Search papers, labs, and topics across Lattice.
This paper investigates the safety of Retrieval-Augmented Language Models (RAGs) in multi-turn interactions, revealing a "monitoring-control gap" where models acknowledge contradictory evidence but fail to incorporate it into their final recommendations. The authors evaluated four model families (1.5B-32B parameters) across 50,000 turn-level evaluations using a multi-turn document accumulation protocol. The key finding is that single-turn robustness metrics overestimate RAG safety, as contradiction acknowledgement doesn't guarantee safe resolution, highlighting a critical vulnerability in RAG systems for high-stakes applications.
RAG systems can *know* the evidence contradicts their actions, yet still fail to act safely, revealing a dangerous monitoring-control gap that current evaluations miss.

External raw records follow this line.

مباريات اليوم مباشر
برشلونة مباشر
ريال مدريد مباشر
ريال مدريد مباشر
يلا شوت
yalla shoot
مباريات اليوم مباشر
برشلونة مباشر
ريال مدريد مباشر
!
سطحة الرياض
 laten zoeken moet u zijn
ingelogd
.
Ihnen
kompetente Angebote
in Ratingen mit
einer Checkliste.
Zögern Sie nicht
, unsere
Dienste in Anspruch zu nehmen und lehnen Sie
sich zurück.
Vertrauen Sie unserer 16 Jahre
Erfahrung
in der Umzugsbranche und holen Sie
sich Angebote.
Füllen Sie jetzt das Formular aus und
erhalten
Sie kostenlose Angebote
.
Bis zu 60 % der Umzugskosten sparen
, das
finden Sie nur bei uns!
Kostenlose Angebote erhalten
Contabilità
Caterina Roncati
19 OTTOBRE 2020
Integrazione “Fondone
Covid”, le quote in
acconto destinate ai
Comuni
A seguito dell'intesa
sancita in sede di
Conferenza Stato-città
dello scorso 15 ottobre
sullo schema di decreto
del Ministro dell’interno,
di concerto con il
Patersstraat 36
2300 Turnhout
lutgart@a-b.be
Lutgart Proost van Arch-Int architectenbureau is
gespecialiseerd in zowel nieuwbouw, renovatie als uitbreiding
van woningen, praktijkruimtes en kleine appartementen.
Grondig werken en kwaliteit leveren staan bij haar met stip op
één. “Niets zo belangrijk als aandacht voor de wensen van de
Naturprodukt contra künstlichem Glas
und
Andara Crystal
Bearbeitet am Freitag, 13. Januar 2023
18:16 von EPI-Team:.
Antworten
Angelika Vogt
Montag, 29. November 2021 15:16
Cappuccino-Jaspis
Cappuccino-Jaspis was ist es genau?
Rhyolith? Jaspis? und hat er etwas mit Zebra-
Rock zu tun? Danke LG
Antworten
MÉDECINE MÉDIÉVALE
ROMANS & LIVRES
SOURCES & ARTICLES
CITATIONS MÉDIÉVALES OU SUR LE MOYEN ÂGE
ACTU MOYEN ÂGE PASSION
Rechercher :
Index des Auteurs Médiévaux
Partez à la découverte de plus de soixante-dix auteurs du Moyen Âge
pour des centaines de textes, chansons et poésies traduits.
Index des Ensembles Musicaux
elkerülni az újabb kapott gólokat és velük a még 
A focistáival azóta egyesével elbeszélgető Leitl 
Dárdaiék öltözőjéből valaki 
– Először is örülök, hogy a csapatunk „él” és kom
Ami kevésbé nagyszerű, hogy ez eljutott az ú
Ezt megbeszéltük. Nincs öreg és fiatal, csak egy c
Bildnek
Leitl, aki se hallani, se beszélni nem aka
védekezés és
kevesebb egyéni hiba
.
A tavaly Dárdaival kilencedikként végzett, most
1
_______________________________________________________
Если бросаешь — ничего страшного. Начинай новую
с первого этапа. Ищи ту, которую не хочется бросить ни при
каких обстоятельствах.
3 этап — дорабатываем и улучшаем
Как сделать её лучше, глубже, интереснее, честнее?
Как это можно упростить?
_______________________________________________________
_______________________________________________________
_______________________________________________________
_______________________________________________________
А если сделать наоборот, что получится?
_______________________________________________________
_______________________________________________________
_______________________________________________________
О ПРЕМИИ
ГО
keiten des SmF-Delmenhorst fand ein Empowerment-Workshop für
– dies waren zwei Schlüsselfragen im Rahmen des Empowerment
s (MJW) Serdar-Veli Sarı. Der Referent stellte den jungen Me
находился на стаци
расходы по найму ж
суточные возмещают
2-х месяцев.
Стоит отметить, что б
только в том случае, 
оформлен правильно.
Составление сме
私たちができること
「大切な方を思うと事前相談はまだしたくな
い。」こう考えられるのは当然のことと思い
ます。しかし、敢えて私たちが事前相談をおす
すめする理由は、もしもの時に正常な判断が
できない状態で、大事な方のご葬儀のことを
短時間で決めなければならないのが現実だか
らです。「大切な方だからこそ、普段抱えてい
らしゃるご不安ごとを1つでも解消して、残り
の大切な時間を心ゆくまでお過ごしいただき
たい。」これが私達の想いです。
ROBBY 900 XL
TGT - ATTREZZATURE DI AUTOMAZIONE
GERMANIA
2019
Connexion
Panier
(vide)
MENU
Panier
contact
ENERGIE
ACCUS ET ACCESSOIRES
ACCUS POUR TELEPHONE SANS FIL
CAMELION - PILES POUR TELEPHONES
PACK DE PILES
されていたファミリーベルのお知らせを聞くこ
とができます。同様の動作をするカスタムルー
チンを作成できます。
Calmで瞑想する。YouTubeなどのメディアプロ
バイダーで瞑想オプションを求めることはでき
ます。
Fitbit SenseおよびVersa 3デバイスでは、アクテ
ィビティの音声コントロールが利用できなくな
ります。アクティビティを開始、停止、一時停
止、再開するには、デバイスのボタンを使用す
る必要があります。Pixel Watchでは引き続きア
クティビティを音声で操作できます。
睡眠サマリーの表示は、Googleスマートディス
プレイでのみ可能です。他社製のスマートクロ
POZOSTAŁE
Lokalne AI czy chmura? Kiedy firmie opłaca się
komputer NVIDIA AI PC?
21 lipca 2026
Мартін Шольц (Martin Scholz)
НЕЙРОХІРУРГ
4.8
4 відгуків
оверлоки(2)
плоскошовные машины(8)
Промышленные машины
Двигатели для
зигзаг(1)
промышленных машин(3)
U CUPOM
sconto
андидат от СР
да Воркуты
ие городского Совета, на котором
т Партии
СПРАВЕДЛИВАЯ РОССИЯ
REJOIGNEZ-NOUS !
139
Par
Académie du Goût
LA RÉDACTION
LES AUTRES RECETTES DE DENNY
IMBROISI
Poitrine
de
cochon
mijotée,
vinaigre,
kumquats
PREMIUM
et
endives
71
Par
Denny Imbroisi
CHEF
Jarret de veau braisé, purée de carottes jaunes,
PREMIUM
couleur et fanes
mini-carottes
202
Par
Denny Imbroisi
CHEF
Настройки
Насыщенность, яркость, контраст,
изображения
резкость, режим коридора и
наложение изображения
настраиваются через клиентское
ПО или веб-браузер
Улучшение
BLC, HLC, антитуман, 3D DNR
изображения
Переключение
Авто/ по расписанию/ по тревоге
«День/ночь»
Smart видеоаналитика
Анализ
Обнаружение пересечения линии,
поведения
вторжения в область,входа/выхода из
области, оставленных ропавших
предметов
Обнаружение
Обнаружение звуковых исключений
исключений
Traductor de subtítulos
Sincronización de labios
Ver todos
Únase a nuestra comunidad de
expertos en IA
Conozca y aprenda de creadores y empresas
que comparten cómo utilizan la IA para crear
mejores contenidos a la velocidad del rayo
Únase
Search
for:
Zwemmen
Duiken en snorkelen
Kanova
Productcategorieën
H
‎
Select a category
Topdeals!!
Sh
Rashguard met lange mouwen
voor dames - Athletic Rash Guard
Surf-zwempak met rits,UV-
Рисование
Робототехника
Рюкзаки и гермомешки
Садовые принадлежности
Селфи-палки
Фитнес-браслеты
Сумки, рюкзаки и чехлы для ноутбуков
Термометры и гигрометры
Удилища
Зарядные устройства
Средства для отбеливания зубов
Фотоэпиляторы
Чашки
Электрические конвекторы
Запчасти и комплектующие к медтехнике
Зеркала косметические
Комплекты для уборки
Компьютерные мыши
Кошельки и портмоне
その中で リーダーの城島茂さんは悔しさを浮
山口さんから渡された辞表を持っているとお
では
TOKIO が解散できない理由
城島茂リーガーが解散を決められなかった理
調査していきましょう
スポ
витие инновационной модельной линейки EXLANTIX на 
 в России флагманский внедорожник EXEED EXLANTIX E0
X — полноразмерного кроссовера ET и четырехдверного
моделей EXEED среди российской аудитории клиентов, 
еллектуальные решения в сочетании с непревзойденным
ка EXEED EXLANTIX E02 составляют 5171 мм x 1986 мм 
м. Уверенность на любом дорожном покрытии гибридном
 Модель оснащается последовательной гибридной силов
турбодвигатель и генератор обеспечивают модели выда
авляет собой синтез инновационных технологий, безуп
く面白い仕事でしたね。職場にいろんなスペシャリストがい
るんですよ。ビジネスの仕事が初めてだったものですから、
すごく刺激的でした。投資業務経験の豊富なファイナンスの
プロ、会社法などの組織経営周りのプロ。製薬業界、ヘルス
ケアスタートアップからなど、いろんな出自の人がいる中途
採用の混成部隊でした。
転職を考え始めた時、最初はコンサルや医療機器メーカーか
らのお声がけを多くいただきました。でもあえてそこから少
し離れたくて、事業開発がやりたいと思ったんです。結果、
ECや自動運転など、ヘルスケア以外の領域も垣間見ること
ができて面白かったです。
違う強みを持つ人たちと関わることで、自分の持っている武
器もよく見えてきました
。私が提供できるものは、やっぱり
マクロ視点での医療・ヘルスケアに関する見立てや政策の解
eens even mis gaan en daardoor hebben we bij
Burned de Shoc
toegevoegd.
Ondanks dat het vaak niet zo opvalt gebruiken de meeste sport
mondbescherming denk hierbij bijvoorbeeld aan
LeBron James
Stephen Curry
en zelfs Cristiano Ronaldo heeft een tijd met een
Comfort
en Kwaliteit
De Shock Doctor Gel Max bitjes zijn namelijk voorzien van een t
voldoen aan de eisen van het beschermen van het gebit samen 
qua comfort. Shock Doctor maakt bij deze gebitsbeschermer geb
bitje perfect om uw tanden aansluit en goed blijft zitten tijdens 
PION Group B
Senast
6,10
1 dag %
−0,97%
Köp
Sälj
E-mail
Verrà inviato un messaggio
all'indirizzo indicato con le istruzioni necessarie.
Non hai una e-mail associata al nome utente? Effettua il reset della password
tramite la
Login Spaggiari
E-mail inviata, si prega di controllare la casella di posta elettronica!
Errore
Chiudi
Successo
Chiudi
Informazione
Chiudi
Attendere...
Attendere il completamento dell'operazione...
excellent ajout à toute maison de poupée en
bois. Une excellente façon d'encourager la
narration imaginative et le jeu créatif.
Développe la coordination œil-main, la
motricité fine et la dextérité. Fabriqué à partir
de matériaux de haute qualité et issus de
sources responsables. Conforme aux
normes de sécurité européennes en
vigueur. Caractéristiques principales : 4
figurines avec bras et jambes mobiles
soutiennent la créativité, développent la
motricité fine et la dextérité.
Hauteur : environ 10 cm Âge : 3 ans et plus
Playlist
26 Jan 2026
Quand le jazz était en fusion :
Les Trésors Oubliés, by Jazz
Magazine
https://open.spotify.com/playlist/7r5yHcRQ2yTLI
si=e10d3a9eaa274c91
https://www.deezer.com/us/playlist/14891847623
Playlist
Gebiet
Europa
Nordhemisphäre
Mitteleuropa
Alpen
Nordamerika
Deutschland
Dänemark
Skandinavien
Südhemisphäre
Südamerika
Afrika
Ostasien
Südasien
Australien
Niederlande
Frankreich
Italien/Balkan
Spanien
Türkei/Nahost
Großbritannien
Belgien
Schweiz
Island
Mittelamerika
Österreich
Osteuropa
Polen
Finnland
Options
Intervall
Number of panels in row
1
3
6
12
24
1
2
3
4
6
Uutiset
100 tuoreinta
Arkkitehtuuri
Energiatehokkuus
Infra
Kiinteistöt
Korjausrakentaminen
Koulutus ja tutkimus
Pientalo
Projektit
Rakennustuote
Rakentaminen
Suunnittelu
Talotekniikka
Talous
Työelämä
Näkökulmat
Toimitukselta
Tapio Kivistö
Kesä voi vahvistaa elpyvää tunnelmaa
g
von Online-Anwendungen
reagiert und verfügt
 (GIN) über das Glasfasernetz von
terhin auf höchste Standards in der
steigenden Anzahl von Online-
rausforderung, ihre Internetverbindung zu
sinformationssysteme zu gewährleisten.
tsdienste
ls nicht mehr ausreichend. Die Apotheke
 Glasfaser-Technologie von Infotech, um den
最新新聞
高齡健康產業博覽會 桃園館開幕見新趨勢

Retrieval-augmented LLMs are deployed for tasks where evidence quality determines action safety, yet evaluation protocols assume that single-turn robustness predicts robustness when evidence accumulates across turns. We show this assumption is fundamentally incorrect. Models exhibit a monitoring-control gap: they readily acknowledge contradictory evidence, yet this awareness fails to constrain their final recommendations - detecting epistemic conflict does not imply resolving it safely. Through a multi-turn document accumulation protocol across four model families (1.5B-32B parameters) and over 50,000 turn-level evaluations, we demonstrate that single-turn diagnostics systematically overestimate RAG safety, that contradiction acknowledgement is uncorrelated with safe resolution, a pattern corroborated by targeted human validation, and that no universal prompt fix exists. Converging mechanism evidence - hidden-state probing, attention analysis, and response-strategy taxonomy - points to action selection as the most plausible locus of the deficit: danger-relevant information is internally represented and receives enhanced attention during unsafe generation, yet fails to constrain output behavior. The gap between what models recognize and what they do must be measured and closed before retrieval-augmented systems can be trusted in high-stakes settings.